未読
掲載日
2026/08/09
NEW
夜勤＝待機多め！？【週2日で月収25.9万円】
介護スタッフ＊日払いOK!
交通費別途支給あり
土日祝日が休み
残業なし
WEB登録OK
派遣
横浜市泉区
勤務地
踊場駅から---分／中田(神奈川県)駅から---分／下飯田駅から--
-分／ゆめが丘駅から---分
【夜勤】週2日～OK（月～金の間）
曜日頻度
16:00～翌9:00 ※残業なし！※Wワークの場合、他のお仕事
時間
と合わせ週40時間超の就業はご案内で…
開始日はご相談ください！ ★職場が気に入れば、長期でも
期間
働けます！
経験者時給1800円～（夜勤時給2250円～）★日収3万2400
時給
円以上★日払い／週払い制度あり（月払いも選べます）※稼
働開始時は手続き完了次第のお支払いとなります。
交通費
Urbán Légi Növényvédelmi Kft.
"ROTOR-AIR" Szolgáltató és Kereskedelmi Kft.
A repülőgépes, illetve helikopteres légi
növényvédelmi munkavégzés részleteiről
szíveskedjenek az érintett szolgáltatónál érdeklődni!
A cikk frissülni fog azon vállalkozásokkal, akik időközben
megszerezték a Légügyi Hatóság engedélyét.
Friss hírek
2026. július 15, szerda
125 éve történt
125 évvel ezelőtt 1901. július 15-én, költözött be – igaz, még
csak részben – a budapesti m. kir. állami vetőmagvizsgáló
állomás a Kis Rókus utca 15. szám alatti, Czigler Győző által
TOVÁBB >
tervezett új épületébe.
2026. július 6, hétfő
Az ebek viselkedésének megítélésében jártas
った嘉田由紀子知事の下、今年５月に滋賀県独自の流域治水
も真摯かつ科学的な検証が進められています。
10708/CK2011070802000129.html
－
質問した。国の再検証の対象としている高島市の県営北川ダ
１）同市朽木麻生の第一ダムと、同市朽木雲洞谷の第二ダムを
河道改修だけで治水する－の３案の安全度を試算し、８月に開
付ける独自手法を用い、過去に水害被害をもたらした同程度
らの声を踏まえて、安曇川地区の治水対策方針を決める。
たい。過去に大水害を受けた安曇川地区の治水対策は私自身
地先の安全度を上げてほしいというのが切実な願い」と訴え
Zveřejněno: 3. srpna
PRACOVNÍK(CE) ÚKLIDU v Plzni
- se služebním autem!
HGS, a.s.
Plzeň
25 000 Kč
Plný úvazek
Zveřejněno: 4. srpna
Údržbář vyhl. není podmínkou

- EXERCISE PROMPT: Return nothing but the lines from the start of the listing above through the line containing "と合わせ週40時間超の就業はご案内で…", exactly as given.

- RESULT OF THE EXERCISE:
未読
掲載日
2026/08/09
NEW
夜勤＝待機多め！？【週2日で月収25.9万円】
介護スタッフ＊日払いOK!
交通費別途支給あり
土日祝日が休み
残業なし
WEB登録OK
派遣
横浜市泉区
勤務地
踊場駅から---分／中田(神奈川県)駅から---分／下飯田駅から--
-分／ゆめが丘駅から---分
【夜勤】週2日～OK（月～金の間）
曜日頻度
16:00～翌9:00 ※残業なし！※Wワークの場合、他のお仕事
時間
と合わせ週40時間超の就業はご案内で…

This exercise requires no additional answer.